Despite the scaremongering, Regan and co. do have a point. Sevco are important to Scottish football — but at what price? Integrity and sincerity seems to be the cost. If they bow to Sevco now by changing the rules on SFL admission, they are effectively saying Sevco will always have the Scottish game over a barrel. They are being given licence to get into financial difficulty again knowing the authorities will do everything to preserve the club’s place in the league set-up.

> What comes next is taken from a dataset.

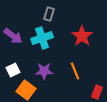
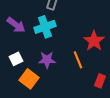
red star: (82, 36) -> (94, 41), moved

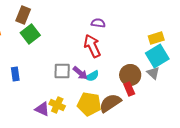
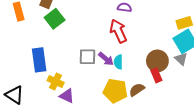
blue rectangle: (15, 74) -> (39, 60), size x1.6
cyan semicircle: (92, 76) -> (118, 62), turned 120
brown semicircle: (110, 103) -> (137, 90), size x0.7
yellow cross: (57, 105) -> (56, 81), moved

The decision on Sevco’s future should rest with the SFL clubs, but whether that transpires remains to be seen. Hardly likely to sway them is our old friend Craig Burley, who claims the clubs are only acting out of spite if they vote Sevco into the Third Division. Yet if we are to believe that harbinger of doom Regan’s scaremongering, doesn’t that suggest these clubs are putting their very existence in jeopardy out of spite? That’s hardly likely. Burley calls the club’s who hold Sevco’s future in their hands “nonentities”, “muppets”, “afterthoughts” and “knuckle-draggers” but perhaps Craig, just perhaps, they do actually possess that quality that Rangers Oldco lacked — sporting integrity. Indeed, the reason these “nonentities” are even voting on Sevco’s future is because they are entities — they exist, in other words, because they have lived within their means, managed their finances properly and respected the laws of the game. It is Rangers who are quite literally about to become the “nonentity”.
Unfortunately I fear the vote will be taken out of the SFL clubs’ hands — for the good of the game you understand. In which case, to paraphrase Orwell’s pigs’ revised Commandments of Animalism: “All clubs are equal — but some clubs are more equal than others.”